> **Exercise goal**
Your output should be the lines below from the one holding "visar Sofi Ohlsson, doktorand" through the one holding "доступність. Для роботи з цифровими", transcribed exactly, with no pictures.

★ ★ ★

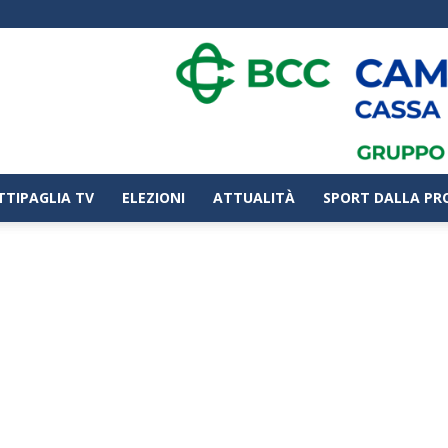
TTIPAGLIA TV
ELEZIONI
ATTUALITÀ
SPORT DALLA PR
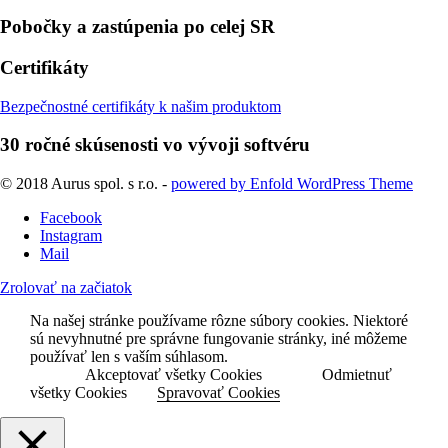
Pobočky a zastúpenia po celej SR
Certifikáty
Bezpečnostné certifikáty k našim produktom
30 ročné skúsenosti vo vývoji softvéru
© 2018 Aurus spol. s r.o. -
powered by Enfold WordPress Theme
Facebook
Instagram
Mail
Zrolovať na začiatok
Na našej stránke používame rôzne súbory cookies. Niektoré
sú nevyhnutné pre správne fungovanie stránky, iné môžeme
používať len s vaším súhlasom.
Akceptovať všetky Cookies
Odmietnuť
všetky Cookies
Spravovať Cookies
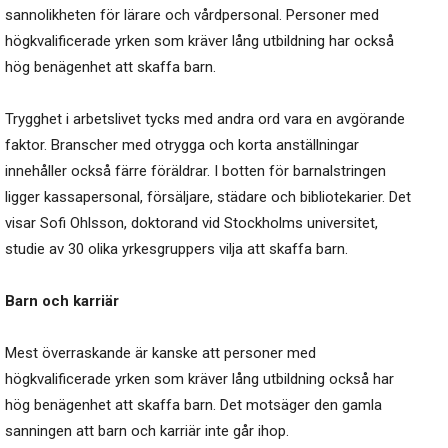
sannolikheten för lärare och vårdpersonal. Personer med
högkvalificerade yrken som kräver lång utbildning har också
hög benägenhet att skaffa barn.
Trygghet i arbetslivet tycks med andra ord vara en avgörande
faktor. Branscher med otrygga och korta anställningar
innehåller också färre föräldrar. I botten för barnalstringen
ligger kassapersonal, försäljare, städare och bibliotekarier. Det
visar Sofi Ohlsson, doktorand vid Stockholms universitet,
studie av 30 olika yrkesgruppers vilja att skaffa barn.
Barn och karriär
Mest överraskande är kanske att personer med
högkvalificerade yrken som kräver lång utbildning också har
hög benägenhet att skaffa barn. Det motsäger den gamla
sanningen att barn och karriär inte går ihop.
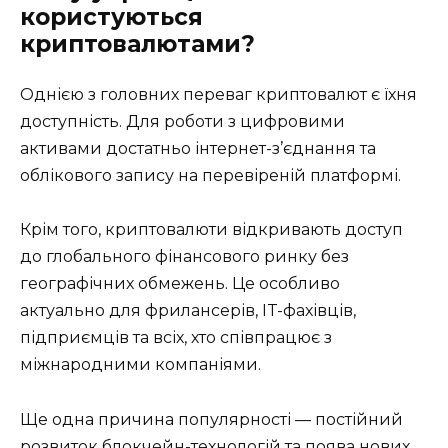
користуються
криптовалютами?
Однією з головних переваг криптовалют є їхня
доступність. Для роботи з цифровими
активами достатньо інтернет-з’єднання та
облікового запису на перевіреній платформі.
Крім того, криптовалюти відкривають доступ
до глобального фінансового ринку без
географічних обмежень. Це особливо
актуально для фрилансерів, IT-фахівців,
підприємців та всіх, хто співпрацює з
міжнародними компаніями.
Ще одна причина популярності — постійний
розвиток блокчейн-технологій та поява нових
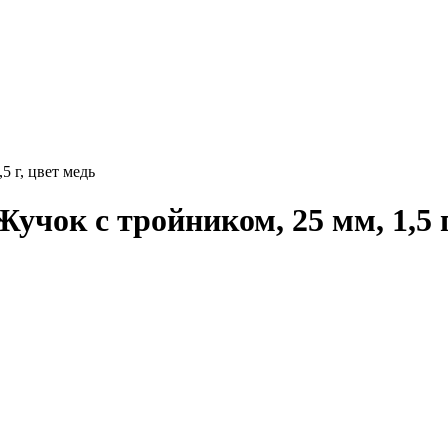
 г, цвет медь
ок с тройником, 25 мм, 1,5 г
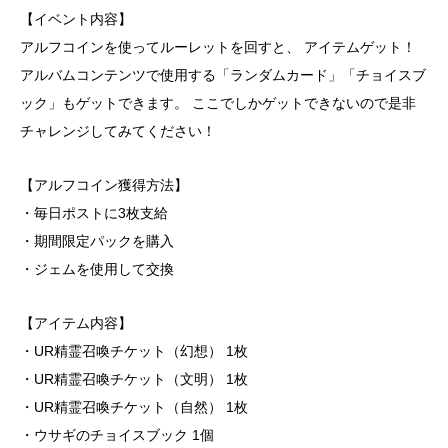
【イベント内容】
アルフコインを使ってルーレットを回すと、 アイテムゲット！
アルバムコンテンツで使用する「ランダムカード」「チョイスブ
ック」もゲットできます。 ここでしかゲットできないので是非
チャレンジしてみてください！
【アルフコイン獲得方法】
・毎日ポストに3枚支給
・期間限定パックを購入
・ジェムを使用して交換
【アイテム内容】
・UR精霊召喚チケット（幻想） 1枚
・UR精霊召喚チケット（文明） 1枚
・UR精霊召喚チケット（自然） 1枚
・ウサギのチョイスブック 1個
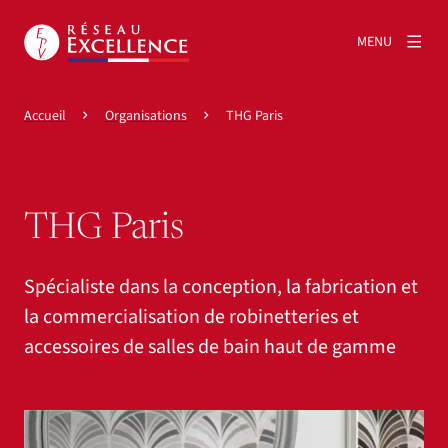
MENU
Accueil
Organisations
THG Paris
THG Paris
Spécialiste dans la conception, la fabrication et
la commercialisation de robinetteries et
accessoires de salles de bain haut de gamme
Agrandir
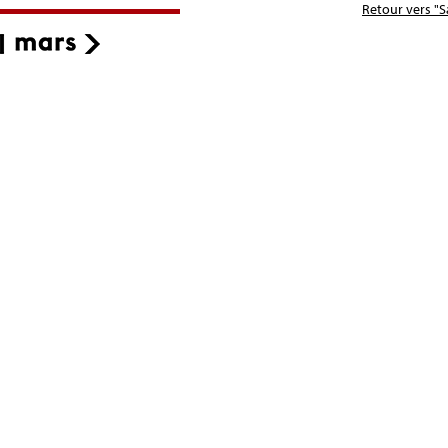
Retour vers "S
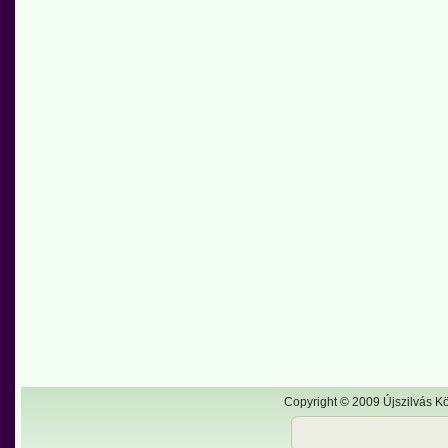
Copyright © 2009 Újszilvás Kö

★ ★ ★

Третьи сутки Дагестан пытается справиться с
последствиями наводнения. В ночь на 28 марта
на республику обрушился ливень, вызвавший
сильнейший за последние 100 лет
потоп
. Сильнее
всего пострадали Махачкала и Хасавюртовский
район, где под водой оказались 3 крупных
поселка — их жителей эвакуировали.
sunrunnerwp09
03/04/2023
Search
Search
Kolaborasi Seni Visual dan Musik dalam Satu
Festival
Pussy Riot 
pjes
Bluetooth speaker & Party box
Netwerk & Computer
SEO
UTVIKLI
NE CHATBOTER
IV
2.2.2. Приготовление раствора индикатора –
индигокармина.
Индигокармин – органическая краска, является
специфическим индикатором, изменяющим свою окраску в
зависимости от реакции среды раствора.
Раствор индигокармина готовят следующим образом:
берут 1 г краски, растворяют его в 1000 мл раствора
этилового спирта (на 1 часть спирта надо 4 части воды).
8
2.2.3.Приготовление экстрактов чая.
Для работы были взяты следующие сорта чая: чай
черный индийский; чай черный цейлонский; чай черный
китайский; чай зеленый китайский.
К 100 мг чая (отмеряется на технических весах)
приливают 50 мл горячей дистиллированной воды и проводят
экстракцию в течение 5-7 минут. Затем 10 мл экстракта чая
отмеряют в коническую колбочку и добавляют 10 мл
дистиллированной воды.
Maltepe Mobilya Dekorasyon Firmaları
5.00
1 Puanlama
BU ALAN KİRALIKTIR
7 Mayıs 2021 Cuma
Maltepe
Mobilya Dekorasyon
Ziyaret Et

★ ★ ★

> **Completed exercise**
visar Sofi Ohlsson, doktorand vid Stockholms universitet,
studie av 30 olika yrkesgruppers vilja att skaffa barn.
Barn och karriär
Mest överraskande är kanske att personer med
högkvalificerade yrken som kräver lång utbildning också har
hög benägenhet att skaffa barn. Det motsäger den gamla
sanningen att barn och karriär inte går ihop.
користуються
криптовалютами?
Однією з головних переваг криптовалют є їхня
доступність. Для роботи з цифровими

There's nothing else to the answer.